Opinion: Infrastructure in the United States has to be revitalized
EDITOR'S NOTE: Boris Epshteyn formerly served as a Senior Advisor to the Trump Campaign and served in the White House as Special Assistant to The President and Assistant Communications Director for Surrogate Operations.
WASHINGTON (Sinclair Broadcast Group) - Infrastructure is the next major focus for President Trump in the second year of his term.
Notwithstanding Democrat posturing during the State of the Union, there is widespread support to rebuild our roads, our bridges, our tunnels.
A recent poll of small business owners by UBS showed overwhelming backing for revitalizing our infrastructure. Eighty-nine percent of those owners believe that infrastructure reform would benefit the economy. Sixty-five percent are willing to pay more to help rebuild our infrastructure.

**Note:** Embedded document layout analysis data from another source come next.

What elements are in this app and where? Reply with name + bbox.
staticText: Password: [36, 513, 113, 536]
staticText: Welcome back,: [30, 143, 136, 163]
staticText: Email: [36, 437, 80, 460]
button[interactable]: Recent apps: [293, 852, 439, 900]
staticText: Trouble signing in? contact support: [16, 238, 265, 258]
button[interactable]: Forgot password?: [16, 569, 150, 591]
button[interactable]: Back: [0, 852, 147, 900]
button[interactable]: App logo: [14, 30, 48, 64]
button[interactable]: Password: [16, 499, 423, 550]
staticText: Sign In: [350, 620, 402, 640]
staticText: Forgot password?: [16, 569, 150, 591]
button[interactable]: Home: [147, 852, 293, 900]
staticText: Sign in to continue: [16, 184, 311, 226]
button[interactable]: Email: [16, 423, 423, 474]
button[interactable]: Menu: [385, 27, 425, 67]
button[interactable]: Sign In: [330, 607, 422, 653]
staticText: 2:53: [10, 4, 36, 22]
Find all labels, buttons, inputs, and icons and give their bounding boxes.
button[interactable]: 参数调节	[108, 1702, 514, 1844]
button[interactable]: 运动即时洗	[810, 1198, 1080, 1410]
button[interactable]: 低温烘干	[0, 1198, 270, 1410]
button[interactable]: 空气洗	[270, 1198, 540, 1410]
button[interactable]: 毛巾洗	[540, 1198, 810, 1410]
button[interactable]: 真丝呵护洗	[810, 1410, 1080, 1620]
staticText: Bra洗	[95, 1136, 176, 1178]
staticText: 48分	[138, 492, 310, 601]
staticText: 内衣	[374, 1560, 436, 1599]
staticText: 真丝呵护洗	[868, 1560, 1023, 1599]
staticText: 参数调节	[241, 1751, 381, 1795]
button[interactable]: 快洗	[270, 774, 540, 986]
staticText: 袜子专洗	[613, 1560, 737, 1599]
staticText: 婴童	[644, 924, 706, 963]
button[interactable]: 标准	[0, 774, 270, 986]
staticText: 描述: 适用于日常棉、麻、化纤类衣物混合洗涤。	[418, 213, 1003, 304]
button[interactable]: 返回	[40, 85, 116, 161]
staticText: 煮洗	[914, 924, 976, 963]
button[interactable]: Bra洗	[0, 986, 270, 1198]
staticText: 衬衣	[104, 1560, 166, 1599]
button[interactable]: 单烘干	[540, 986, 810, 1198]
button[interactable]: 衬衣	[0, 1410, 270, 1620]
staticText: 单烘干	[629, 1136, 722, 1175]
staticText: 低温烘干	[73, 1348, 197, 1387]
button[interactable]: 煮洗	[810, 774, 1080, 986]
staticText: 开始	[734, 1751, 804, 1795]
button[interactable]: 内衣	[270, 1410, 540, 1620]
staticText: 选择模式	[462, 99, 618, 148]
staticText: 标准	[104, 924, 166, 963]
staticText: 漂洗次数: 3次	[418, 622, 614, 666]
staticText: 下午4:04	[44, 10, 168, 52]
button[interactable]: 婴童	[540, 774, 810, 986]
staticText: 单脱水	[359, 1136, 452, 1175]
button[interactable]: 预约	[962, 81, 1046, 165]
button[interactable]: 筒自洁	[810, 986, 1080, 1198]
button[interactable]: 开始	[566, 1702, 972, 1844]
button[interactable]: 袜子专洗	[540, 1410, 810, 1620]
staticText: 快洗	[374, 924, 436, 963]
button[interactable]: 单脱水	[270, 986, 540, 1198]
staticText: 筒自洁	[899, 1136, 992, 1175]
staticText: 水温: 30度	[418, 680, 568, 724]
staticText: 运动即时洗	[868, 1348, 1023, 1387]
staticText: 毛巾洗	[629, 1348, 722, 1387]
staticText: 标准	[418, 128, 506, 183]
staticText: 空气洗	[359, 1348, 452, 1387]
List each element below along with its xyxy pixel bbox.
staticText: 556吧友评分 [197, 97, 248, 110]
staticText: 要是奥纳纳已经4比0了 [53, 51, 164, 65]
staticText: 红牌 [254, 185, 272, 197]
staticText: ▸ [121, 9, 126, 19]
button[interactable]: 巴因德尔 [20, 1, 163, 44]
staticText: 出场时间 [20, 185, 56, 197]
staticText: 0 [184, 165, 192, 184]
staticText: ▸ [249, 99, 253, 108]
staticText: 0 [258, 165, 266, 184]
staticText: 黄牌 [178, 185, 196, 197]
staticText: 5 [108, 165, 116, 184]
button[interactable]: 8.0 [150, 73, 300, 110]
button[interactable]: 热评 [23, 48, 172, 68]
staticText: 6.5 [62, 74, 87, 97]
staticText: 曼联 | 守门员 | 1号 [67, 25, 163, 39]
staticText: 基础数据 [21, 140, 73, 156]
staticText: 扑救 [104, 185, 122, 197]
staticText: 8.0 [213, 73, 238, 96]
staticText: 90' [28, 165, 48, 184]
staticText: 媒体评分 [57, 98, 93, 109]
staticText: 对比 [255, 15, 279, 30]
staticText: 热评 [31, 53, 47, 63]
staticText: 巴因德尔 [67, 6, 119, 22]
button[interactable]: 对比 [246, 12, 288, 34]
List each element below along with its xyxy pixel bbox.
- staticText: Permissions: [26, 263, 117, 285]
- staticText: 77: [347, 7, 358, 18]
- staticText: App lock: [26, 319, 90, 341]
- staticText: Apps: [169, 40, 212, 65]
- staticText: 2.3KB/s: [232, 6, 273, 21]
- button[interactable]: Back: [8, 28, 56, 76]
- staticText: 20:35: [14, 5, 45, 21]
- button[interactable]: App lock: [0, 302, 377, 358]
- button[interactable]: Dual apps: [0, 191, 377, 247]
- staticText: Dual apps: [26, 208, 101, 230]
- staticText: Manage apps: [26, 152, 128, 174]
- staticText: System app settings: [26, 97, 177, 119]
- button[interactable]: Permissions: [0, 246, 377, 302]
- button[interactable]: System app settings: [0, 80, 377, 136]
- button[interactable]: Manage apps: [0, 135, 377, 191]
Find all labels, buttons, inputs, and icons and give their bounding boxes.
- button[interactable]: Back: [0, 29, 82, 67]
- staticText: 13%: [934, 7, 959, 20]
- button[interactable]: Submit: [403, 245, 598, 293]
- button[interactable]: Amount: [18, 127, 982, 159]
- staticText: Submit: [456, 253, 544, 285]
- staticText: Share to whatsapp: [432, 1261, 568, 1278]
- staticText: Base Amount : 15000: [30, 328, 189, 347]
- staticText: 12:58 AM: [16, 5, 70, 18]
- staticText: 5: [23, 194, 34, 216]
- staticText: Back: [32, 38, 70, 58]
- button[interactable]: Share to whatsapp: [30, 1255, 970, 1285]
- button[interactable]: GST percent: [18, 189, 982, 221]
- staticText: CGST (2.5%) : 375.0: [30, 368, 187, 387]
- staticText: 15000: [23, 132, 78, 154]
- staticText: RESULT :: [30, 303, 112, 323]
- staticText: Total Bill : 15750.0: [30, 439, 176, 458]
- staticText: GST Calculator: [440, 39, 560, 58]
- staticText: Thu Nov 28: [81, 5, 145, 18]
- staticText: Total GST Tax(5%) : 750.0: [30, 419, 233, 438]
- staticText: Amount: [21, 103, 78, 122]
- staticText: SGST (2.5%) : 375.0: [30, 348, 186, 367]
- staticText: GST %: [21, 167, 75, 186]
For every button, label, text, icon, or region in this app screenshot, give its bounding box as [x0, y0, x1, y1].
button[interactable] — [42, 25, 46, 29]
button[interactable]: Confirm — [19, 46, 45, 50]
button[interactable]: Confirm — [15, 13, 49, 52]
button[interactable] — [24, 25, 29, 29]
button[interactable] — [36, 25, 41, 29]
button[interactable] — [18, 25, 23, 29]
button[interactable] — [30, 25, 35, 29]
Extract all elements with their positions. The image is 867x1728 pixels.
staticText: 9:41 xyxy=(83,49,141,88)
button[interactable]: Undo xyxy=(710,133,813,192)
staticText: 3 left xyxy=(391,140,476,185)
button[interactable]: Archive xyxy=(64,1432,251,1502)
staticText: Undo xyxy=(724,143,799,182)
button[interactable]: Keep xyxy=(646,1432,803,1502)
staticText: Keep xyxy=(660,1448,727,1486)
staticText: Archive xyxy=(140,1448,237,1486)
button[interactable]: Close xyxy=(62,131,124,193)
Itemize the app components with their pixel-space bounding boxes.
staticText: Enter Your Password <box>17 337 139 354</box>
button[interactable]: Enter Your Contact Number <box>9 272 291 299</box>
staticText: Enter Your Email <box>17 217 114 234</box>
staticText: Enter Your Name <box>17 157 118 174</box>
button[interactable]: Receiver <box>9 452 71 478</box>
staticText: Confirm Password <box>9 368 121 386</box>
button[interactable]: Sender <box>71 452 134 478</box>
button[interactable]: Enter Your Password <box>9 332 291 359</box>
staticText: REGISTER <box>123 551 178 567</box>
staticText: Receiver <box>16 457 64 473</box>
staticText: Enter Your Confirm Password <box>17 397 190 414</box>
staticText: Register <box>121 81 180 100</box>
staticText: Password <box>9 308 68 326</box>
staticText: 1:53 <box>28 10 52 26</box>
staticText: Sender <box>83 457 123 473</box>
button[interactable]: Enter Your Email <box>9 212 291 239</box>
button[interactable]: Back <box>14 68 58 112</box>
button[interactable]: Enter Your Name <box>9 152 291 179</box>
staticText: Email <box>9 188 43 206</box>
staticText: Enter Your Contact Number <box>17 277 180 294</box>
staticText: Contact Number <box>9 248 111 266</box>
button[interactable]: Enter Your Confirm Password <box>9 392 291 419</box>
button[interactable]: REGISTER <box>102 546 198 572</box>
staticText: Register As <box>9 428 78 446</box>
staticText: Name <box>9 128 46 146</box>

The issue is how to pay for a major undertaking on infrastructure. The administration has called for $200 billion in federal funding over 10 years. The president and his team believe that amount will spur up to $1.3 trillion in private investment.
Democrats have responded by saying that is not enough and up to $1 trillion in federal funds alone will be needed.
The numbers being thrown around are huge - hundreds of billions, trillions. But when you break it down, the president's plan calls for an additional $20 billion a year to strengthen our infrastructure. Putting at least that much money to work makes perfect sense to make our country stronger.
Here’s the bottom line: any of us who use roads, bridges or tunnels knows that American infrastructure needs to be rebuilt. The president and his team are going to be laying out their full proposal on this vital topic. It is incumbent upon both parties in Congress to meet those ideas with an open mind. We as a country have to achieve the nonpartisan goal of restoring our infrastructure.